Despite the US market hitting new highs earlier this year Fidelity Worldwide Investment chief investment officer Dominic Rossi is backing US equities for further gains into 2015 and beyond.
While there is concerns in many corners that the US market is now on the expensive side given the S&P 500 has rallied by 18 per cent year-to-date the group’s global CIO, equities, believes more is to come.
The US is enjoying a “goldilocks economy” according to the Rossi who highlights that there has been a “substantial improvement” in both the trade and fiscal deficits over the course of the past four years, with the former helped by the shale revolution.
Right now Rossi believe the outlook for the US really is positive and that the strength of the US dollar coupled with the fall in the oil price will extend the duration of the economic recovery across the developed world and extend the bull market in equities in 2015 and 2016.
He says: “Multiples on the equity market at 16/17 times forward do not look expensive. I set a target for the S&P 500 for 2,000 this time last year. I think the target for next year will be between 2,200-2,300, probably. I still think there is a good chance prior to the US election that the market could approach the 2,500 level.”
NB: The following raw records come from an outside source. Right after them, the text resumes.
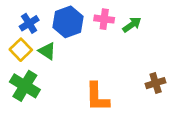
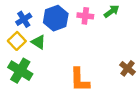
green arrow: (132, 25) -> (112, 11), moved
brown cross: (156, 83) -> (128, 68), turned -35

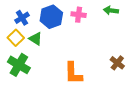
green arrow: (112, 11) -> (111, 10), moved, turned -136

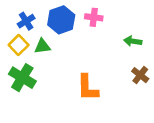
green arrow: (111, 10) -> (133, 41), moved
green triangle: (36, 39) -> (42, 46), turned -40

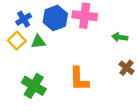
pink cross: (94, 17) -> (85, 16), size x1.5
green cross: (22, 78) -> (34, 86), moved

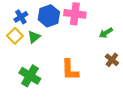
green arrow: (120, 37) -> (106, 33), turned -40
green triangle: (38, 42) -> (34, 37), turned -32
Backing up his claims Rossi notes that the consumers’ balance sheet has been repaired and he anticipates that the market will see a continued recovery in the housing sector.
“We are also seeing the start of corporate activity, adding further momentum to economic growth, he notes, adding that the “fortuitous fall” in the oil price and a more benign inflationary environment has given Federal Reserve Governor Janet Yellen the freedom to not raise interest rates, at least not in the early part of 2015.